Tentang perbatasan wilayah timur, diceritakan dalam tulisannya oleh Bujangga Manik, seorang intelektual Sunda waktu itu dan juga seorang pelancong dan pendeta Hindu. Bujangga Manik atau Prabu jaya pakuan  melakukan perjalanan ke Jawa, dan Bali untuk mengunjungi tempat-tempat suci agama Hindu pada awal abad 16 M. Tulisan bujangga Manik  sekarang tersimpan di perpustakaan Boedlian, Oxford University, Inggris sejak tahun 1627 M.
Jaya pakuan menulis dalam perajalanan pertamanya:
”Sadatang ka tungtung Sunda, meuntasing di Cipamali,. Datang ka alas jawa”.
(Ketika  ku mencapai perbatasan (tungtung = ujung / akhir) sunda, ku menyebrangi sungai Cipamali. Dan masuklah ke hutan Jawa).

Kemaharajaan Sunda merupakan gabungan dari beberapa kerajaan yang berdiri secara otonom.
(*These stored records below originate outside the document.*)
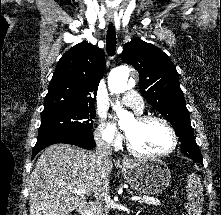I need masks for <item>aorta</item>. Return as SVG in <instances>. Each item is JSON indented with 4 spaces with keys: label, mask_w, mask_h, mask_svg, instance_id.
Here are the masks:
<instances>
[{
    "label": "aorta",
    "mask_w": 221,
    "mask_h": 215,
    "mask_svg": "<svg viewBox=\"0 0 221 215\" xmlns=\"http://www.w3.org/2000/svg\"><path fill=\"white\" fill-rule=\"evenodd\" d=\"M129 68L127 66H121L112 70L108 76V87L112 94H120L128 89ZM120 120L130 117L131 114L124 110L120 103L117 101L113 107Z\"/></svg>",
    "instance_id": "762f6f07"
}]
</instances>
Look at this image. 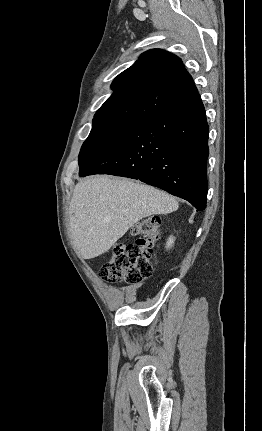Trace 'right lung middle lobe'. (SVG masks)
Here are the masks:
<instances>
[{
    "label": "right lung middle lobe",
    "mask_w": 262,
    "mask_h": 431,
    "mask_svg": "<svg viewBox=\"0 0 262 431\" xmlns=\"http://www.w3.org/2000/svg\"><path fill=\"white\" fill-rule=\"evenodd\" d=\"M134 125L135 124L131 123L93 125L92 130L88 138L83 143L79 154V172H84L94 164Z\"/></svg>",
    "instance_id": "1"
}]
</instances>
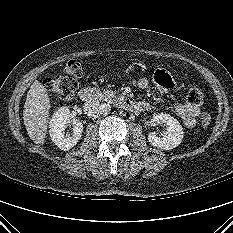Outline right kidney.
<instances>
[{
	"label": "right kidney",
	"mask_w": 233,
	"mask_h": 233,
	"mask_svg": "<svg viewBox=\"0 0 233 233\" xmlns=\"http://www.w3.org/2000/svg\"><path fill=\"white\" fill-rule=\"evenodd\" d=\"M72 126L73 132L64 135L66 126ZM49 132L52 141L61 150L68 151L74 147L81 138L83 124L80 120L70 116V110L67 107L59 108L52 116L49 123Z\"/></svg>",
	"instance_id": "ca27d5eb"
}]
</instances>
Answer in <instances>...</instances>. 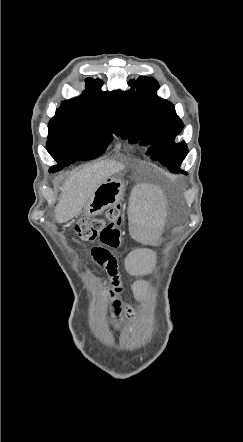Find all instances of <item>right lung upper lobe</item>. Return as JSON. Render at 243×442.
<instances>
[{"instance_id":"1","label":"right lung upper lobe","mask_w":243,"mask_h":442,"mask_svg":"<svg viewBox=\"0 0 243 442\" xmlns=\"http://www.w3.org/2000/svg\"><path fill=\"white\" fill-rule=\"evenodd\" d=\"M102 85L101 80H86L83 95L63 101L60 108L80 117L96 119L121 127L122 93L121 91L95 93V88Z\"/></svg>"}]
</instances>
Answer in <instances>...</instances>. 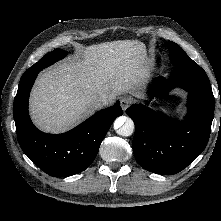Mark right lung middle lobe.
Segmentation results:
<instances>
[{
	"instance_id": "obj_1",
	"label": "right lung middle lobe",
	"mask_w": 221,
	"mask_h": 221,
	"mask_svg": "<svg viewBox=\"0 0 221 221\" xmlns=\"http://www.w3.org/2000/svg\"><path fill=\"white\" fill-rule=\"evenodd\" d=\"M68 53L61 49H55L54 51L50 52L49 54L42 57L37 63L31 66L22 77L28 75L30 72L39 69L42 70L47 66L53 64L54 62L64 58Z\"/></svg>"
}]
</instances>
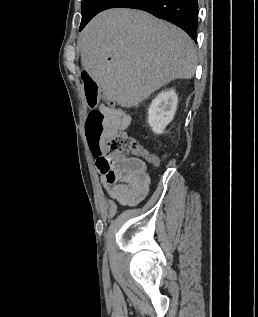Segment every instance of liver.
<instances>
[{
	"mask_svg": "<svg viewBox=\"0 0 258 317\" xmlns=\"http://www.w3.org/2000/svg\"><path fill=\"white\" fill-rule=\"evenodd\" d=\"M82 66L120 106H138L174 78H192L195 44L178 26L144 10L110 8L94 16L79 38Z\"/></svg>",
	"mask_w": 258,
	"mask_h": 317,
	"instance_id": "6515ba94",
	"label": "liver"
}]
</instances>
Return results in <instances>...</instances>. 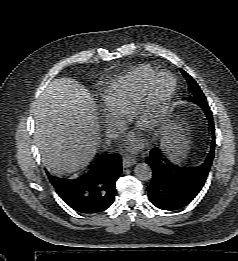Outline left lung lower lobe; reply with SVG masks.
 Wrapping results in <instances>:
<instances>
[{"label": "left lung lower lobe", "mask_w": 238, "mask_h": 261, "mask_svg": "<svg viewBox=\"0 0 238 261\" xmlns=\"http://www.w3.org/2000/svg\"><path fill=\"white\" fill-rule=\"evenodd\" d=\"M208 114L212 126V142L208 153L195 165H183L170 161L158 148L150 151L146 163L152 169L148 186V198L162 210H178L187 206L200 192L212 165L215 150V133L210 107L200 105Z\"/></svg>", "instance_id": "0a47b994"}]
</instances>
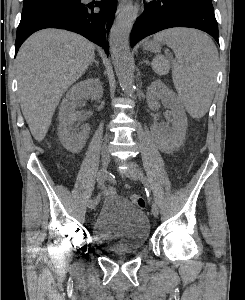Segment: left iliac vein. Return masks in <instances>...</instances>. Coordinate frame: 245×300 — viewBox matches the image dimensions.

Kerajaan-kerajaan tersebut, antara lain:
Cirebon Larang
Cirebon Girang
Sindang Barang
Sukapura (galunggung)
Kidanglamatan
Galuh
Astuna Tajeknasinng
Sumedang Larang
Ujung Muhara
Ajong Kidul
Kamuning Gading
Pancakaki
Tanjung Singguru
Nusakalapa
Banten Girang
Ujung kulon
Galunggung
Panjalu

Ibukota
Pusat pemerintahan (ibukota) kerajaan sunda berpindah-pindah. Setidaknya ada 4 tempat yang pernah menjadi ibukota atau pusat pemerintahan kerajaan Sunda, yaitu: Sundapura (Prahyangan Sunda), Galuh, Kawali dan Pakuan Pajajaran. Disamping itu terdapat juga kota Saunggalah, yang pernah menjadi ibukota putra-putra mahkota raja, pada masa Rahiyang darmasiksa dan putranya, Prabu Ragasuci.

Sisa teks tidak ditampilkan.